Director Kazuyo Sejima's statement - by the way the first woman to direct the Architecture Biennale - resulted in the less pretentious 12th International Architecture Exhibition in the absence of 'Lynnadids'.
In the previous editions of the exhibition the vast and beautiful spaces of the Corderie dell'Arsenale used to act as a mere background for sculptures of 'Star-Architects'. This year the installations refer directly to their sourrounding and create a series of diverse and interesting spaces. Probably the most beautiful and definitely the most poetic of these spaces is Matthias Schuler's (Transsolar) and Tetsuo Kundo's Cloudscape.
An artificial cloud hanging between the columns which could be gradually experienced through a lightweight spiral ramp. You enter the cloud from cool and dry climate underneath until the cloud fully embraces you. When reaching the top the climate gets warm and dry and sight becomes clear. The cloud is generated through different pressures of air.::image source

Canadian artist Janet Cardiff's sound installation 'The Forty Part Motet' is intangible. In the early modern hall under the wooden pitched-roof a choral of Thomas Tallis (1514-1585) hangs in the air. 8 x 5 speakers - arranged in an ellipse - distribute Tallis' 'Spem in alium'. Forty vocal scores expand the space and create a touching experience of the space.
Both installations deal strongly with the experience of space and its physiological and psychological impact on the human body.

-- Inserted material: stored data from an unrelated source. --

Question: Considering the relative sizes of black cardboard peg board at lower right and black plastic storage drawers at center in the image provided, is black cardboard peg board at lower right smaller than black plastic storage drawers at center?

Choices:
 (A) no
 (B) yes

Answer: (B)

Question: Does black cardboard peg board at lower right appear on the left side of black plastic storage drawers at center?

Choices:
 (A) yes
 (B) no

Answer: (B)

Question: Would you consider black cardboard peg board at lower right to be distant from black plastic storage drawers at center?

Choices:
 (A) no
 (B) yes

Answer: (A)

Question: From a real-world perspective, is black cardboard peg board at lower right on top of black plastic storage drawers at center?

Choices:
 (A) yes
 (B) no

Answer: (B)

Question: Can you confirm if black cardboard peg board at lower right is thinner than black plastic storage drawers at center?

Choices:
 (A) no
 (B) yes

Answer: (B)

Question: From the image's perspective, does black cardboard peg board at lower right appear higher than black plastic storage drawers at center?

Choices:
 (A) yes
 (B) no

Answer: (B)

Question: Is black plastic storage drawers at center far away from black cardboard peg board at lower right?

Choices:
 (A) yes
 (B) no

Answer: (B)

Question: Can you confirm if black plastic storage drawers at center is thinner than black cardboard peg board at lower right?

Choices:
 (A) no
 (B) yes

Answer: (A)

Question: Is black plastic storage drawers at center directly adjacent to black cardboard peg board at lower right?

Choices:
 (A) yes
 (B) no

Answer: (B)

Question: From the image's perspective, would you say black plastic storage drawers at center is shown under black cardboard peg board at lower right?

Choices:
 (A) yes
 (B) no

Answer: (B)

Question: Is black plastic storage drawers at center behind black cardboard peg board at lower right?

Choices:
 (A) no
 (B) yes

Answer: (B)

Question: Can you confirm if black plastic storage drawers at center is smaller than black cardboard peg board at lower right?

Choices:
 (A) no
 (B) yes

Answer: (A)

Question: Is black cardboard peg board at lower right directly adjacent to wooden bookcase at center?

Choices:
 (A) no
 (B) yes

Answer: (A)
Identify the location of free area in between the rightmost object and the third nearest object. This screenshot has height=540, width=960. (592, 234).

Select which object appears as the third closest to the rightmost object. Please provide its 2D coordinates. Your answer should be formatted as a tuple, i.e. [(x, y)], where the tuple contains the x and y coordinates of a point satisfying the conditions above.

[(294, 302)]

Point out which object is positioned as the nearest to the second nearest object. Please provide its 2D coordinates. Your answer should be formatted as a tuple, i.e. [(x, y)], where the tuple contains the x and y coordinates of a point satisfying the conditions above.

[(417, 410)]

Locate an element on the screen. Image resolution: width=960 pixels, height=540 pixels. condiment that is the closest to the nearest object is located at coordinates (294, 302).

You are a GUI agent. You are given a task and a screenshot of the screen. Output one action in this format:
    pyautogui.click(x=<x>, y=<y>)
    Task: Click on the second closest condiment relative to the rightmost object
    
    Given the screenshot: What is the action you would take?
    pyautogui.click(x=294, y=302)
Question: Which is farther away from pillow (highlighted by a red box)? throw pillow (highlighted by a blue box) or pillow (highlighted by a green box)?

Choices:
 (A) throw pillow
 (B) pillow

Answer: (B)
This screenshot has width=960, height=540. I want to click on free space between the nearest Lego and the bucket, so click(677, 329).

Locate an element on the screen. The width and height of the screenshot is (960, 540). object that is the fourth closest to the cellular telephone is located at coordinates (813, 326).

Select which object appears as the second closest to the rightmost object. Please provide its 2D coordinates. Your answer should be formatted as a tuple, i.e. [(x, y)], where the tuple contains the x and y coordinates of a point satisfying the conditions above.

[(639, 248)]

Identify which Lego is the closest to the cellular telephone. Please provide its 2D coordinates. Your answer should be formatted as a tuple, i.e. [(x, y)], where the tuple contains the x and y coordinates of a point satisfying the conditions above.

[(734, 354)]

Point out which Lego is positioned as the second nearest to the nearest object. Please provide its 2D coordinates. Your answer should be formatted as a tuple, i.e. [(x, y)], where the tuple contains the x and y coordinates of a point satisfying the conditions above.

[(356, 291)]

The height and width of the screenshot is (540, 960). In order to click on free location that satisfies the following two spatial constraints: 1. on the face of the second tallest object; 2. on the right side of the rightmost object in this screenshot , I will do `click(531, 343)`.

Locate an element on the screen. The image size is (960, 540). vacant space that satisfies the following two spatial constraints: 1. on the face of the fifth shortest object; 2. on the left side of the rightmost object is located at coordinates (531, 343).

The second main exhibition at the Palazzo del Esposizioni as well showed a heterogeneous overview of contemporary architecture production. Next to known offices from Japan like Atelier Bow Wow, Sejima's SANAA and Toyo Ito Biennale proved Aranda/Lasch as well as many young practices showed their conceptual approaches - few of them really outstanding but as a whole a highly informative cross-section.
Most intriguing was OMA's mini exhibition on Preservation. With the theme of CRONOCAOS, ::OMA/AMO, 'Preservation', exhibition view

OMA explores the wrenching simultaneity of preservation and destruction, which is destroying any sense of a linear evolution of time - an intelligent and critical debate on preservation. Additionally their new project for Venice's Palazzo Tedeschi which is to be converted to a shopping mall/cultural center was shown to the public for the first time.

Many of the pavillons of the participating nations were dealing with the theme 'People meet in Architecture'. Outstanding: the Netherlands, the winner of the Golden Lion Bahrain, Japan on the 50th anniversary of Metabolism, Canada, Croatia with their floating Pavillon.

:: The Netherlands on vacant spaces

:: Canadian Architect philip beesley's installation 'hylozoic ground'

:: Croatian floating pavillon, source

In summary it can be said that it is one of the most interesting yet heterogeneous architecture Biennales. An overview of alternative contemporary architecture without laying claim to completeness.